### ACTION ITEM
Go line by line through the listing below and copy those that hold "employee".

### DATA FOR ANALYSIS

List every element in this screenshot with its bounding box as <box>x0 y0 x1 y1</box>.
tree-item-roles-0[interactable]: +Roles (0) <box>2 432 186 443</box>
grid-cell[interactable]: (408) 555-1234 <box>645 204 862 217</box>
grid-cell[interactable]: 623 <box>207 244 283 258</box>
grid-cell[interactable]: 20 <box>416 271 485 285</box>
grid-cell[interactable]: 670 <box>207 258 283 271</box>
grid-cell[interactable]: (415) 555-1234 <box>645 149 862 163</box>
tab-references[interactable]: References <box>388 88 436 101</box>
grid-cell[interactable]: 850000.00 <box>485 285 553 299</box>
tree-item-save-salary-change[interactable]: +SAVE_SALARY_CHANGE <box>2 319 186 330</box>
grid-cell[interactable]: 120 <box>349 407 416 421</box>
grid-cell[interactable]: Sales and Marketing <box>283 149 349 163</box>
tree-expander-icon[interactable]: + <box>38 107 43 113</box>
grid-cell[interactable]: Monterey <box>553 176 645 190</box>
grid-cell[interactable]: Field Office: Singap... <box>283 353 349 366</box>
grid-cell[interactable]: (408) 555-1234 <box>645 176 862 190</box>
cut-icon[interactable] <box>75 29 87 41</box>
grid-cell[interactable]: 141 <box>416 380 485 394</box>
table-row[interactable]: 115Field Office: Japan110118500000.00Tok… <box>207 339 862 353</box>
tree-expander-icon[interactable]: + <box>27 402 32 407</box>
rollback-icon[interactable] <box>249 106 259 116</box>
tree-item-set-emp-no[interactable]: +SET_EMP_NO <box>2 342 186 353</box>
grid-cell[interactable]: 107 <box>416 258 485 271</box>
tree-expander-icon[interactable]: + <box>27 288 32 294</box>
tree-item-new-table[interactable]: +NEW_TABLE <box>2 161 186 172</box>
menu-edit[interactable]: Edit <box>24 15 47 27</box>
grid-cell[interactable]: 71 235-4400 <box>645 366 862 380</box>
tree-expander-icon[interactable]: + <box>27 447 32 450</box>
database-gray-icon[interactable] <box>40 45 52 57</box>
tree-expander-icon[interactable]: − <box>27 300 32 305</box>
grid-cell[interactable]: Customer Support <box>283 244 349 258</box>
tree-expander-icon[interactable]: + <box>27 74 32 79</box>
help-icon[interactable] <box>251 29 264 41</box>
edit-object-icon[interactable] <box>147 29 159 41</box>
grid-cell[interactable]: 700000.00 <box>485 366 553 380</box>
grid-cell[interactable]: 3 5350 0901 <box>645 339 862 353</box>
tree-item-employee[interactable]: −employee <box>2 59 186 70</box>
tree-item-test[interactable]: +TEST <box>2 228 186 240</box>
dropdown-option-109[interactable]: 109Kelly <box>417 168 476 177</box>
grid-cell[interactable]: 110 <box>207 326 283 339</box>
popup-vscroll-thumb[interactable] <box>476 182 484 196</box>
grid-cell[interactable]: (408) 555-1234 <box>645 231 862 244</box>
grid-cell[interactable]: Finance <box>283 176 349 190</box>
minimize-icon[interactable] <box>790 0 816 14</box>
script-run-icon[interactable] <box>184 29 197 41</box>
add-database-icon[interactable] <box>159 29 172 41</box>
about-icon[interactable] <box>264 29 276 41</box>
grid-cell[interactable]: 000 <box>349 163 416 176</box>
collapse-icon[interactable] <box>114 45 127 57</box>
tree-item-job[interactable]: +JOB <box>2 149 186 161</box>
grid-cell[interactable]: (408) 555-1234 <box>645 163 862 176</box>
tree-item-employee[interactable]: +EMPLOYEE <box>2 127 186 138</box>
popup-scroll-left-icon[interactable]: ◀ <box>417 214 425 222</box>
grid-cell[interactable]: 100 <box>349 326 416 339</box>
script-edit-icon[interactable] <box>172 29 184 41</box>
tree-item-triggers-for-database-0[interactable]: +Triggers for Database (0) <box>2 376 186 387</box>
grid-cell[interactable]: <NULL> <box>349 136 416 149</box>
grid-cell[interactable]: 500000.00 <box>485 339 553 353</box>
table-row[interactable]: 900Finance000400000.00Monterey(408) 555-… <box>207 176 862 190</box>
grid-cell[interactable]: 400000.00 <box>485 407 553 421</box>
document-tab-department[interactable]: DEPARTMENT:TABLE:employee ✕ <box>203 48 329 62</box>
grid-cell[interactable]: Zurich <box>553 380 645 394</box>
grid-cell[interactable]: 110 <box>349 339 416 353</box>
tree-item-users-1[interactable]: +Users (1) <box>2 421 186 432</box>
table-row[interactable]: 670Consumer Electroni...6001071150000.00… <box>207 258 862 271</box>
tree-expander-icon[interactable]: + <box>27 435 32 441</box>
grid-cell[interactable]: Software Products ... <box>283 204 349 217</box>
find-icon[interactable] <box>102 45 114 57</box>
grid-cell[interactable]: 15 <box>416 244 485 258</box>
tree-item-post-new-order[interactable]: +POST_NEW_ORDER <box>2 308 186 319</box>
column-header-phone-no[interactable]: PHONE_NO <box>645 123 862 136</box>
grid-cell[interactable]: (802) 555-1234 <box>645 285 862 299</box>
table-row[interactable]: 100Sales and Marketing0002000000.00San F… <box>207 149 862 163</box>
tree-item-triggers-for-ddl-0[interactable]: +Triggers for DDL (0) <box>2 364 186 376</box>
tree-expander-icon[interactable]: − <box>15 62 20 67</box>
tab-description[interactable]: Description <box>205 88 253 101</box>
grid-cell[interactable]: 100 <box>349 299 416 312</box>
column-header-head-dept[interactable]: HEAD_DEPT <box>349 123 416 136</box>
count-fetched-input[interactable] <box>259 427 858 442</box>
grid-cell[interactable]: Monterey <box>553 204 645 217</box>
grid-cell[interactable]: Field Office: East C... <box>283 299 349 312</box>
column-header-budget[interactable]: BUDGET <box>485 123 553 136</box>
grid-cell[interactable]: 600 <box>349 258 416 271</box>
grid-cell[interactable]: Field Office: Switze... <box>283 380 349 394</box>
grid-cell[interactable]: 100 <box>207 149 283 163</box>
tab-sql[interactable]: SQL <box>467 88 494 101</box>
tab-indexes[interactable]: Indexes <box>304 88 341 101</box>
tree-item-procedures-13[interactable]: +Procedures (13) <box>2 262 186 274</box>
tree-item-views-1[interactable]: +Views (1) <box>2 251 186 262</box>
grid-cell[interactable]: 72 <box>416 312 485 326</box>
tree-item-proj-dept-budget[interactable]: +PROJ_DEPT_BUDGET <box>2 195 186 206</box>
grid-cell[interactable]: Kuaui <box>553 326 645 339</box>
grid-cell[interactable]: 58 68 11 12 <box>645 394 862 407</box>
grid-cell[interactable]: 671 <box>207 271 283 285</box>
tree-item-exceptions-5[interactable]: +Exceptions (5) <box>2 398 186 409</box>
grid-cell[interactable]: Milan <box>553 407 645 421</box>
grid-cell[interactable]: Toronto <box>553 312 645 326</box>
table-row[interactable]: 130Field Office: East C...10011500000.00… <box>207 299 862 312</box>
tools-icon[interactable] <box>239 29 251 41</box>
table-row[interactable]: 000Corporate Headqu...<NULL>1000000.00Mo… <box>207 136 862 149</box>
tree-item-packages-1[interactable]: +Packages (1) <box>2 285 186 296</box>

### RESPONSE
tree-item-employee[interactable]: −employee <box>2 59 186 70</box>
tree-item-employee[interactable]: +EMPLOYEE <box>2 127 186 138</box>
document-tab-department[interactable]: DEPARTMENT:TABLE:employee ✕ <box>203 48 329 62</box>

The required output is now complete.